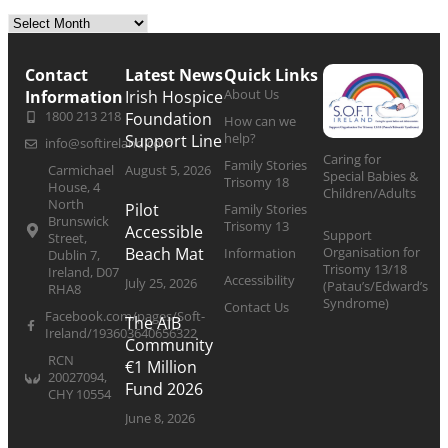
Contact
Latest News
Quick Links
About Us
Information
Irish Hospice
1800 213 218
Foundation
How can we
help?
Support Line
info@softireland.com
Caring for
Family Stories
Carmichael
August 5, 2026
Special Babies &
Trisomy 18
House, 4
Children/Adults
North
Pilot
Family Stories
Brunswick
Trisomy 13
Accessible
Support
Street,
Organisation for
Beach Mat
Information
Dublin 7,
Trisomy 13/18
Ireland, D07
Accessibility
July 25, 2026
(Patau’s/Edward’s
RHA8
Syndrome)
Contact Us
Facebook.com/pages/Soft-
The AIB
Ireland/193603640656322
Community
RCN
€1 Million
20027094,
Fund 2026
CHY 10554
June 8, 2026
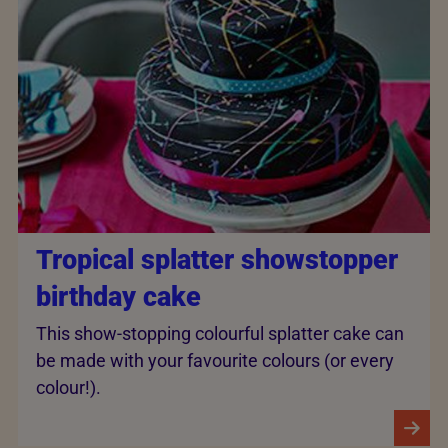
Tropical splatter showstopper
birthday cake
This show-stopping colourful splatter cake can
be made with your favourite colours (or every
colour!).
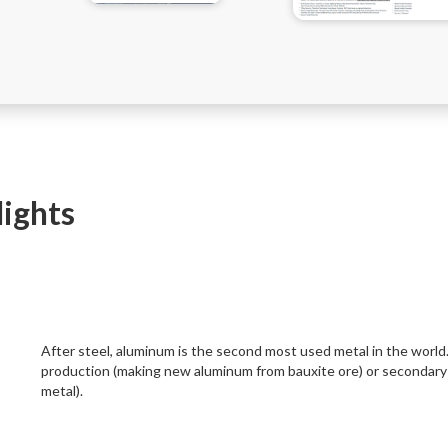
lights
After steel, aluminum is the second most used metal in the world
production (making new aluminum from bauxite ore) or secondary 
metal).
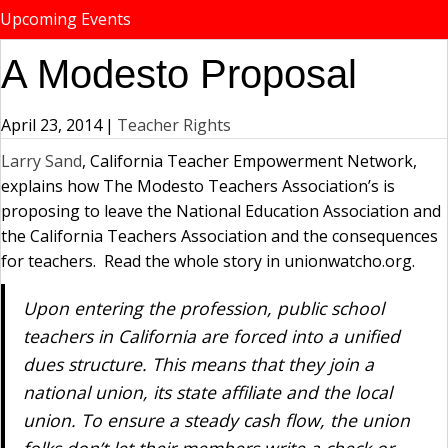
Upcoming Events
A Modesto Proposal
April 23, 2014
|
Teacher Rights
Larry Sand
, California Teacher Empowerment Network,
explains how The Modesto Teachers Association’s is
proposing to leave the National Education Association and
the California Teachers Association and the consequences
for teachers. Read the whole story in unionwatcho.org.
Upon entering the profession, public school
teachers in California are forced into a unified
dues structure. This means that they join a
national union, its state affiliate and the local
union. To ensure a steady cash flow, the union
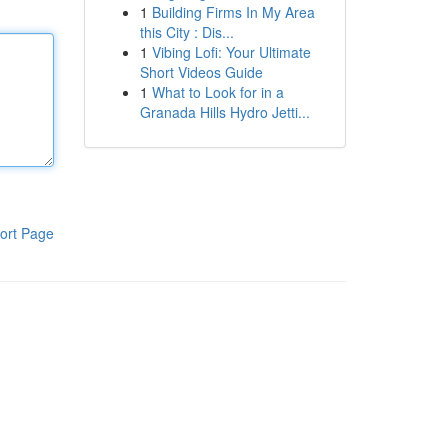
1
Building Firms In My Area
this City : Dis...
1
Vibing Lofi: Your Ultimate
Short Videos Guide
1
What to Look for in a
Granada Hills Hydro Jetti...
ort Page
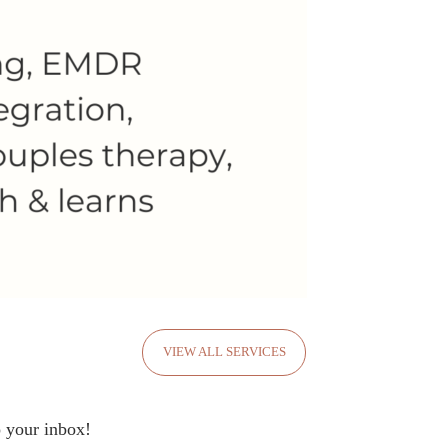
VIEW ALL SERVICES
o your inbox!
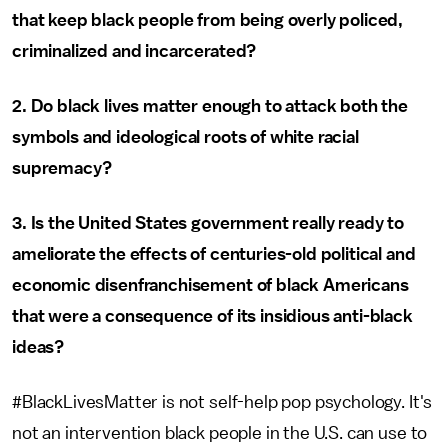
that keep black people from being overly policed,
criminalized and incarcerated?
2. Do black lives matter enough to attack both the
symbols and ideological roots of white racial
supremacy?
3. Is the United States government really ready to
ameliorate the effects of centuries-old political and
economic disenfranchisement of black Americans
that were a consequence of its insidious anti-black
ideas?
#BlackLivesMatter is not self-help pop psychology. It's
not an intervention black people in the U.S. can use to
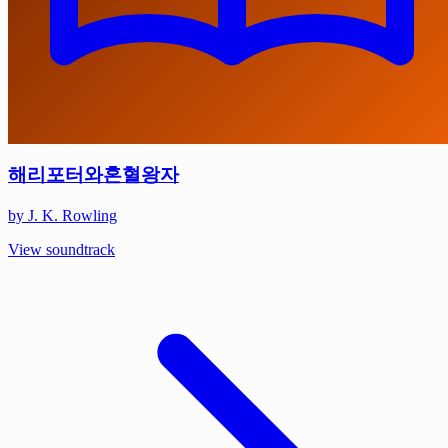
해리포터와혼혈왕자
by J. K. Rowling
View soundtrack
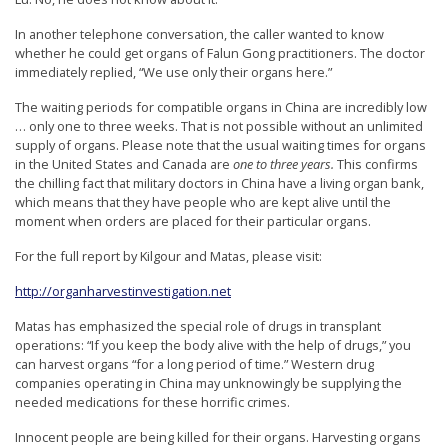
In another telephone conversation, the caller wanted to know
whether he could get organs of Falun Gong practitioners. The doctor
immediately replied, “We use only their organs here.”
The waiting periods for compatible organs in China are incredibly low
… only one to three weeks. That is not possible without an unlimited
supply of organs. Please note that the usual waiting times for organs
in the United States and Canada are
one to three years.
This confirms
the chilling fact that military doctors in China have a living organ bank,
which means that they have people who are kept alive until the
moment when orders are placed for their particular organs.
For the full report by Kilgour and Matas, please visit:
http://organharvestinvestigation.net
Matas has emphasized the special role of drugs in transplant
operations: “If you keep the body alive with the help of drugs,” you
can harvest organs “for a long period of time.” Western drug
companies operating in China may unknowingly be supplying the
needed medications for these horrific crimes.
Innocent people are being killed for their organs. Harvesting organs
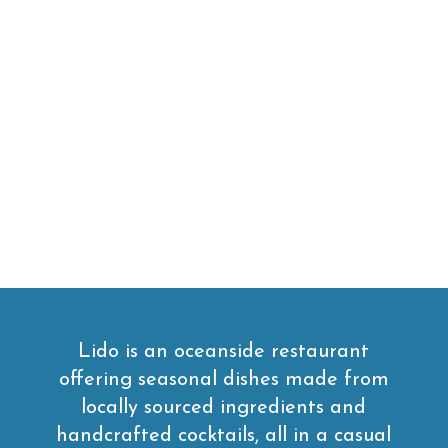
Lido is an oceanside restaurant
offering seasonal dishes made from
locally sourced ingredients and
handcrafted cocktails, all in a casual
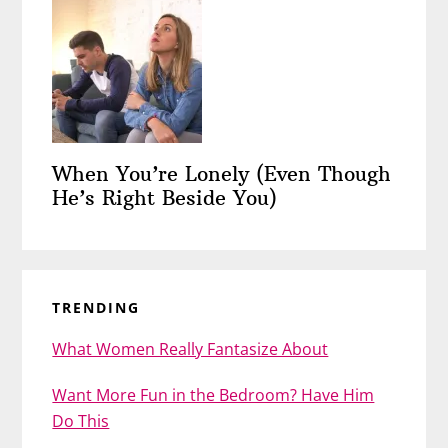
When You’re Lonely (Even Though
He’s Right Beside You)
TRENDING
What Women Really Fantasize About
Want More Fun in the Bedroom? Have Him
Do This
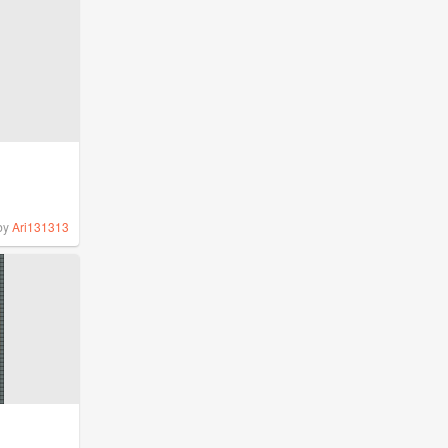
by
Ari131313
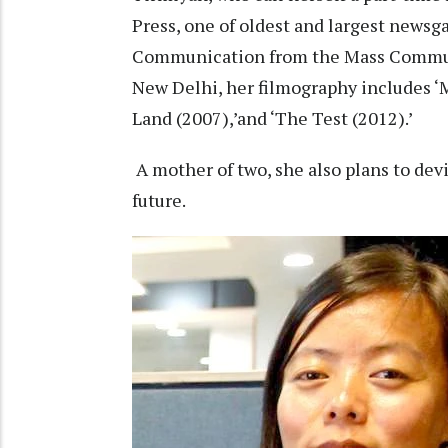
Press, one of oldest and largest newsg
Communication from the Mass Communi
New Delhi, her filmography includes ‘M
Land (2007),’and ‘The Test (2012).’
A mother of two, she also plans to devi
future.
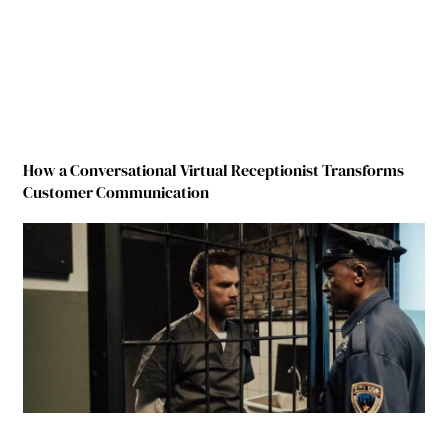
How a Conversational Virtual Receptionist Transforms
Customer Communication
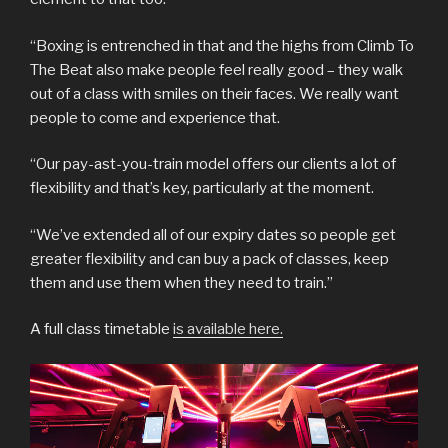
“Boxing is entrenched in that and the highs from Climb To
The Beat also make people feel really good – they walk
out of a class with smiles on their faces. We really want
people to come and experience that.
“Our pay-ast-you-train model offers our clients a lot of
flexibility and that’s key, particularly at the moment.
“We’ve extended all of our expiry dates so people get
greater flexibility and can buy a pack of classes, keep
them and use them when they need to train.”
A full class timetable
is available here.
----
Prompt –
Print exactly the lines above that run from the one with "symbols and ideological roots of white racial" down to the one with "Press, one of oldest and largest newsg", and omit the pictures.

Answer area –
symbols and ideological roots of white racial
supremacy?
3. Is the United States government really ready to
ameliorate the effects of centuries-old political and
economic disenfranchisement of black Americans
that were a consequence of its insidious anti-black
ideas?
#BlackLivesMatter is not self-help pop psychology. It's
not an intervention black people in the U.S. can use to
해리포터와혼혈왕자
by J. K. Rowling
View soundtrack
In another telephone conversation, the caller wanted to know
whether he could get organs of Falun Gong practitioners. The doctor
immediately replied, “We use only their organs here.”
The waiting periods for compatible organs in China are incredibly low
… only one to three weeks. That is not possible without an unlimited
supply of organs. Please note that the usual waiting times for organs
in the United States and Canada are
one to three years.
This confirms
the chilling fact that military doctors in China have a living organ bank,
which means that they have people who are kept alive until the
moment when orders are placed for their particular organs.
For the full report by Kilgour and Matas, please visit:
http://organharvestinvestigation.net
Matas has emphasized the special role of drugs in transplant
operations: “If you keep the body alive with the help of drugs,” you
can harvest organs “for a long period of time.” Western drug
companies operating in China may unknowingly be supplying the
needed medications for these horrific crimes.
Innocent people are being killed for their organs. Harvesting organs
Lido is an oceanside restaurant
offering seasonal dishes made from
locally sourced ingredients and
handcrafted cocktails, all in a casual
When You’re Lonely (Even Though
He’s Right Beside You)
TRENDING
What Women Really Fantasize About
Want More Fun in the Bedroom? Have Him
Do This
by
Ari131313
Press, one of oldest and largest newsg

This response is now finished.